Mi trabajo consiste en hacer publicidad para su empresa, un negocio de pieles de animales que va a la cabeza del resto. Para convertir los eslóganes en marcas de impacto, cuento con las herramientas que a cualquiera le hacen falta: una agenda de piel de mono negro —recuerdo de su abuelo—, un lápiz de puntillas para dibujar los nuevos productos antes de sacarlos al mercado y una pluma de tinta roja, con la que se enlistan los nombres de cualquier compañero insubordinado.

Desde hace unos años, no dejo de preguntarme las razones por las que, de un momento a otro, todos tuvimos que comenzar a pedirle empleo a un mono azul. Los ahorros que reuní antes de la crisis no duraron mucho y, por una cosa u otra, terminé solicitando trabajo en la compañía que parecía haber absorbido a los demás negocios de ropa de piel en el país. Al principio, no me parecía la peor agencia, pero al conocer las reglas internas coincidí con el resto en que aquél, sin duda, era un mono demasiado arrogante, quisquilloso, una bestia a la que no le interesaba en lo más mínimo aprender el idioma de sus trabajadores y que, además, los explotaba mediante la astuta estrategia de obligarlos a pagar el tiempo de descanso, restándolo de las tarjetas con las que marcan sus horas de entrada y salida, incluso durante los breves horarios de comida que permite la empresa.
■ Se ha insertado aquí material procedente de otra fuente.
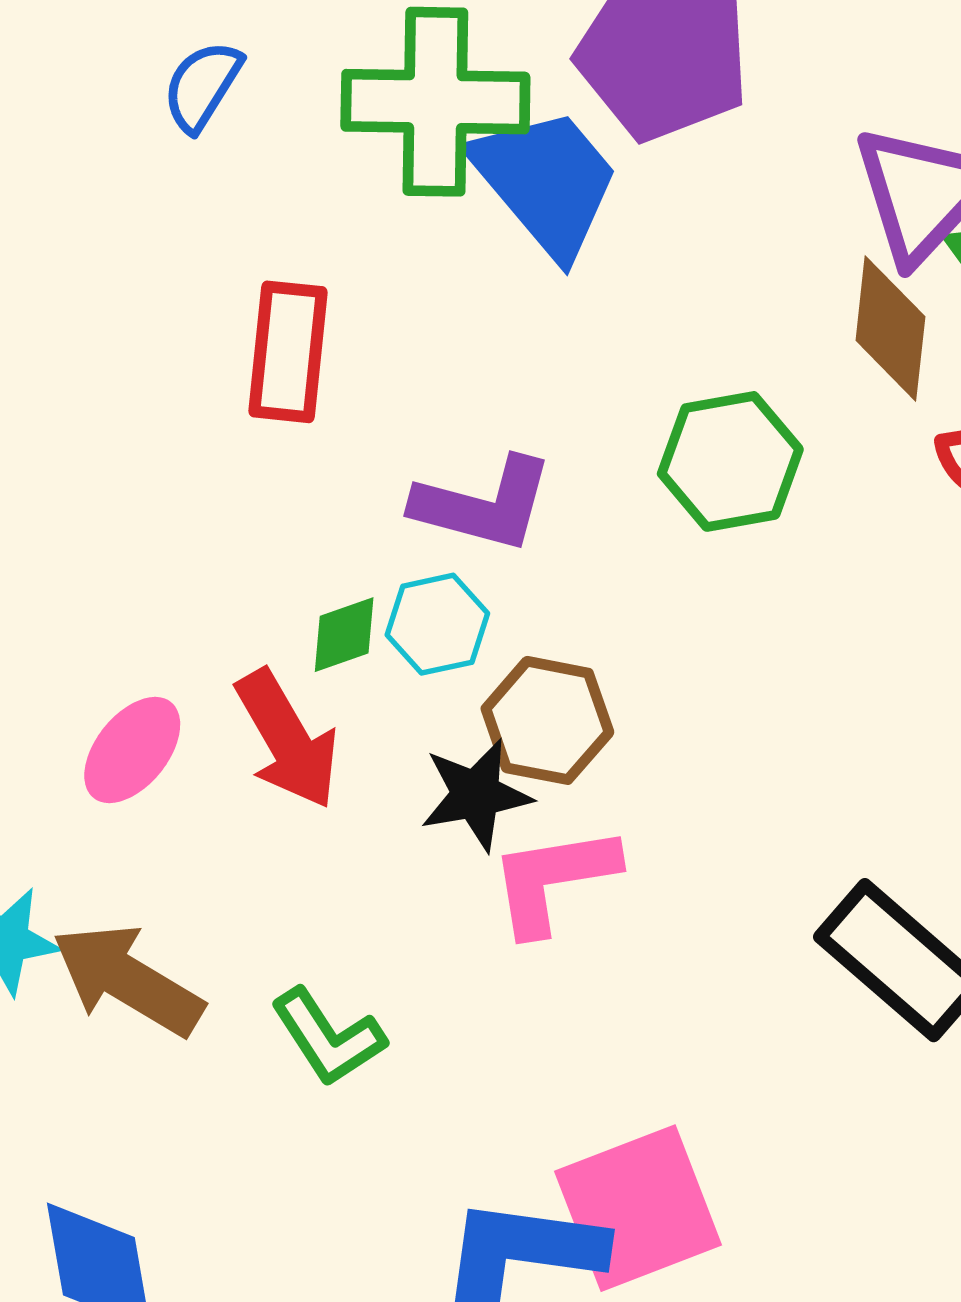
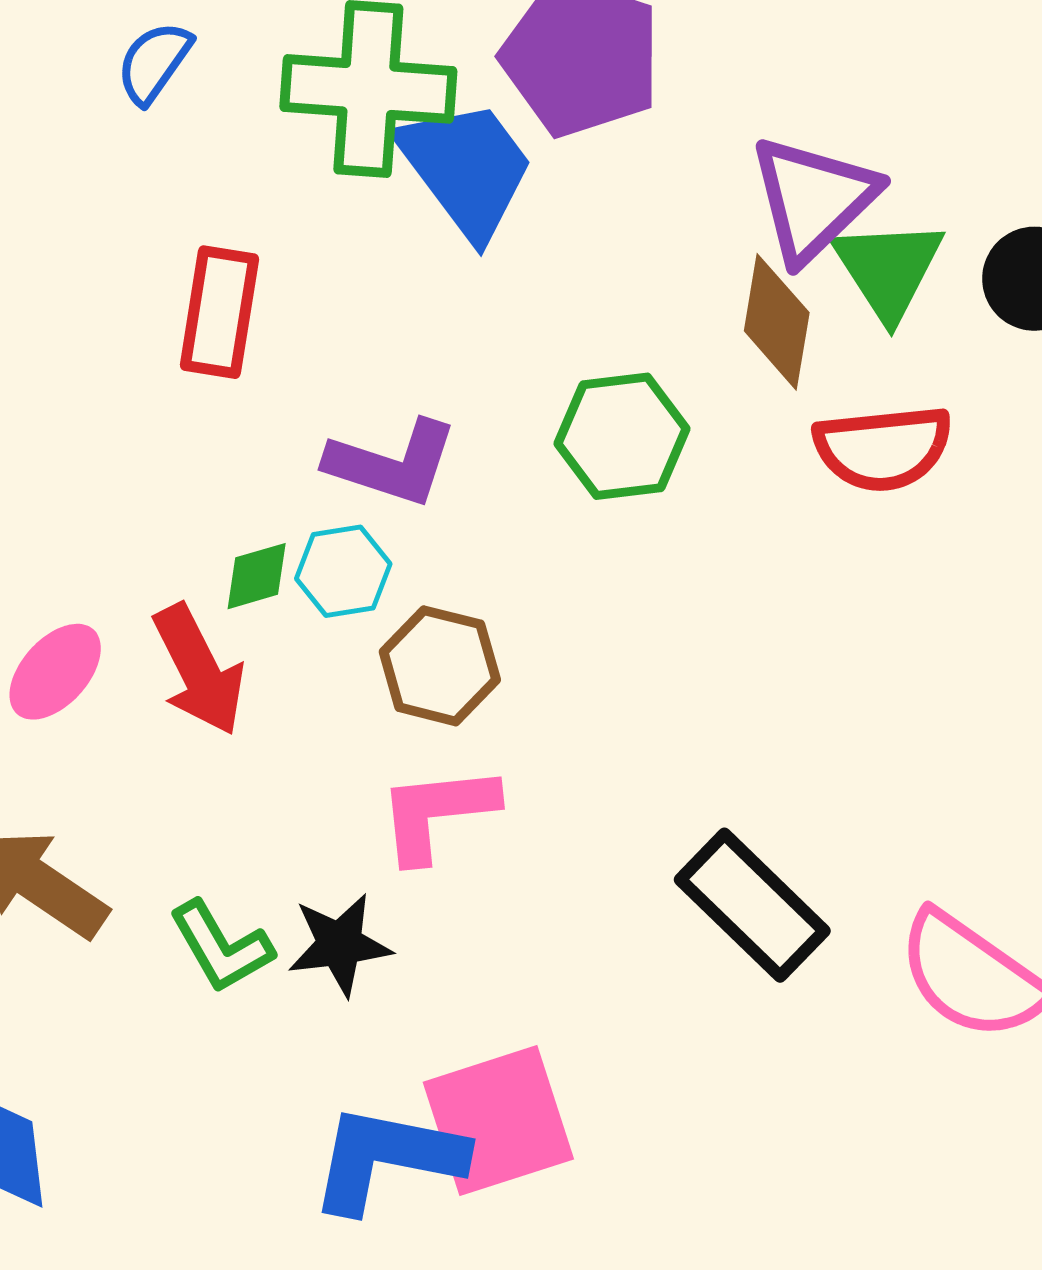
black star: (476, 795) -> (340, 944), moved

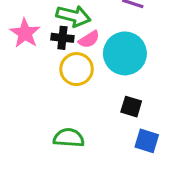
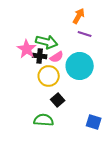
pink star: (25, 33) -> (27, 49), moved
black square: (131, 107) -> (58, 100), moved, turned 32

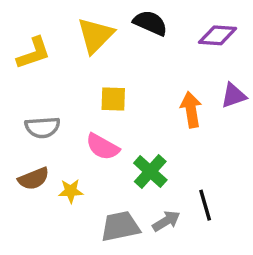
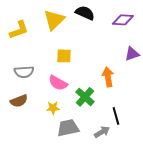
orange arrow: (191, 110) -> (108, 77), moved
yellow star: (71, 191) -> (53, 108), moved
gray arrow: (166, 221) -> (102, 132), moved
Y la verdad es que, además de ser un tirano, es un asesino. Ocurre que pasamos algunas tardes sin su presencia mirándonos en silencio, pues a veces salta por la ventana sin explicación aparente y desaparece por semanas, una actividad que sin duda eleva la carga de estrés entre los compañeros, temerosos de una súbita aparición para reclamar cuentas pendientes.

Durante la ausencia del jefe, incluso en esos momentos de soledad figurada, la más mínima idea de abandonar el trabajo llega al olfato de ese antropoide, que regresa por la ventana y, de una sola palmada, deja aplastado en el piso a ese que se atrevió siquiera a pensar en marcharse. Además de ofrecer una lección a los demás, el espectáculo también genera el trabajo extra de limpiar los restos del fallecido, a quién lo mató la insolencia de creerse libre.
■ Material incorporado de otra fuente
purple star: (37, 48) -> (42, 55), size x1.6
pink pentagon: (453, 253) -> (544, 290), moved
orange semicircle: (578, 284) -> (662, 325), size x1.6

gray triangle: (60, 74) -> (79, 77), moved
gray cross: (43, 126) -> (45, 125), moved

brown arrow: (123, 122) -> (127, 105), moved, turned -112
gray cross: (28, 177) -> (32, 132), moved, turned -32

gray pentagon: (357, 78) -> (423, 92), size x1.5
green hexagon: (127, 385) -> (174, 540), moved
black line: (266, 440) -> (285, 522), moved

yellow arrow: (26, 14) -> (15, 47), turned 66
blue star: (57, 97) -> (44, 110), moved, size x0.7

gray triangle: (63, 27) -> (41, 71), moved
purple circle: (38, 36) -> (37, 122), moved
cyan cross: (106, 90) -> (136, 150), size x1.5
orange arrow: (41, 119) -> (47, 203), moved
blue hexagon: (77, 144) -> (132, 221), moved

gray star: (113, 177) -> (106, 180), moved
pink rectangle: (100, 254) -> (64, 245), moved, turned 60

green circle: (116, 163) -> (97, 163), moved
Vivimos bajo los ojos furiosos, constantes y casi siempre abiertos de nuestro inquisidor. Desde su cubículo, que asemeja en su tamaño la altura de una iglesia gótica europea, el simio nos mira apresurando sus globos oculares entre un hombre y otro, mientras respira agitado, derramando su saliva sobre la corbata de rayas blancas.
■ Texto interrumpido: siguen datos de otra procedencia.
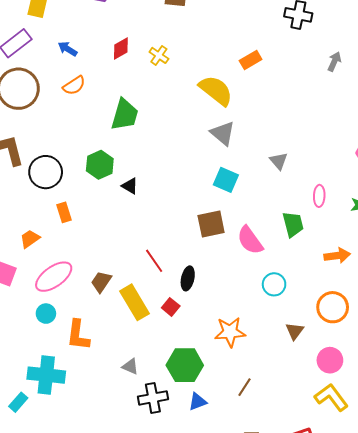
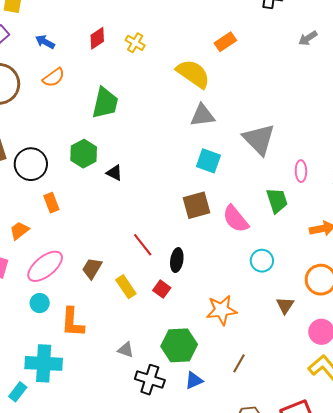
gray arrow: (334, 62) -> (308, 38), turned -144
gray triangle: (223, 133) -> (202, 115), turned -44
gray triangle: (279, 161) -> (259, 139), size x1.8
yellow rectangle: (134, 302) -> (126, 287), size x0.7
black cross: (153, 398) -> (150, 380), turned 32

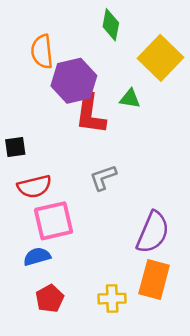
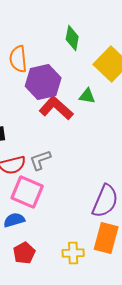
red L-shape: (90, 114) -> (56, 108), turned 124
gray L-shape: (103, 178) -> (40, 160), moved
pink square: (53, 221) -> (27, 192), turned 36

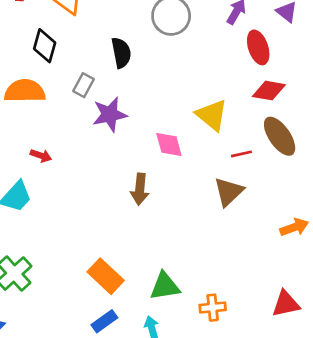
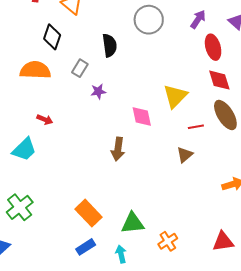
red diamond: (269, 91) -> (219, 80), turned 60
purple star: (110, 114) -> (98, 91), size x0.6
yellow triangle: (212, 115) -> (175, 96), turned 32
brown triangle: (229, 192) -> (185, 155), size x0.7
orange cross: (213, 308) -> (168, 241), turned -30

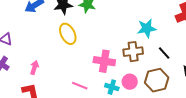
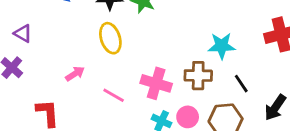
pink arrow: (34, 67) -> (75, 74), moved, turned 32
pink line: (80, 86) -> (114, 95), moved

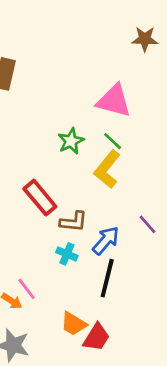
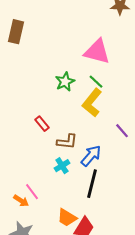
red rectangle: (40, 198) -> (42, 124), size x0.6
purple line: (147, 224) -> (122, 131), moved
cyan cross: (67, 254) -> (62, 166), turned 35

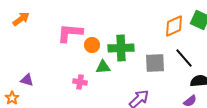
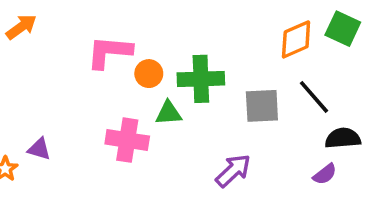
purple triangle: (27, 80) -> (39, 149), moved
pink cross: (80, 82) -> (127, 140), size x1.6

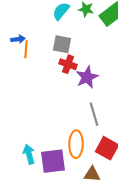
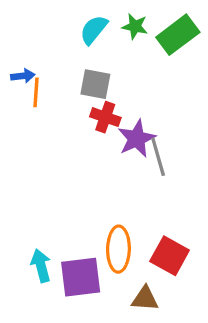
gray line: (94, 114) -> (158, 157), moved

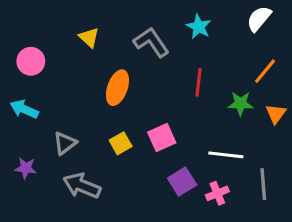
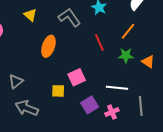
orange line: (265, 71) -> (128, 31), moved
red line: (199, 82) -> (99, 42), turned -30
orange triangle: (276, 114) -> (148, 62), turned -32
yellow square: (121, 143) -> (58, 91), moved, turned 32

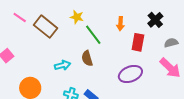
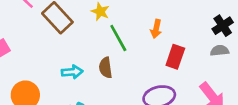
black cross: (155, 20) -> (223, 26), moved
gray semicircle: (171, 43) -> (220, 51), moved

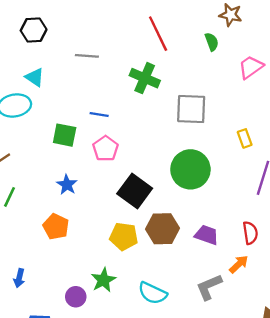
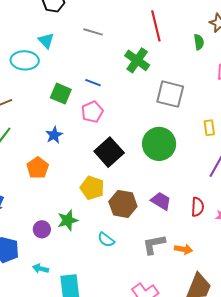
brown hexagon: (162, 229) -> (123, 204), moved
orange arrow: (239, 264) -> (184, 249), moved, turned 42
cyan semicircle: (153, 293) -> (106, 240), size x0.7

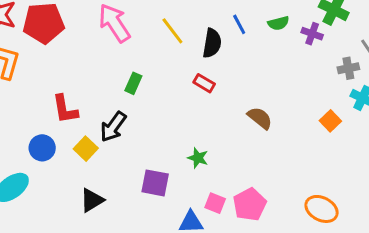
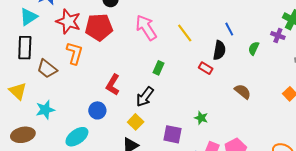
green semicircle: (278, 23) -> (254, 48), moved, turned 128
black semicircle: (212, 43) -> (219, 50), moved
red L-shape: (65, 109) -> (113, 85), turned 40
yellow square: (86, 149) -> (136, 122), moved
En mis ratos libres, que pago al contado, escribo sobre el mono, aunque en realidad no lo conozco personalmente. Sólo recuerdo una ocasión en la que, por un descuido, se derramaron litros de sangre por uno de sus dedos a causa de un leve corte de página virgen. Las oficinas de empleados quedaron impregnadas de un olor metálico que, desde entonces, se me pega a la ropa y permanece debajo de mis uñas. Y cosa extraña sucedió después de que algunos de los que trabajamos cerca de la bestia entramos en contacto con el líquido de color cobre, al intentar limpiarlo: parecía como si un insólito vínculo empezara a renacer entre los instintos del animal y ese lugar escondido de donde surgen los verdaderos sentimientos de los hombres.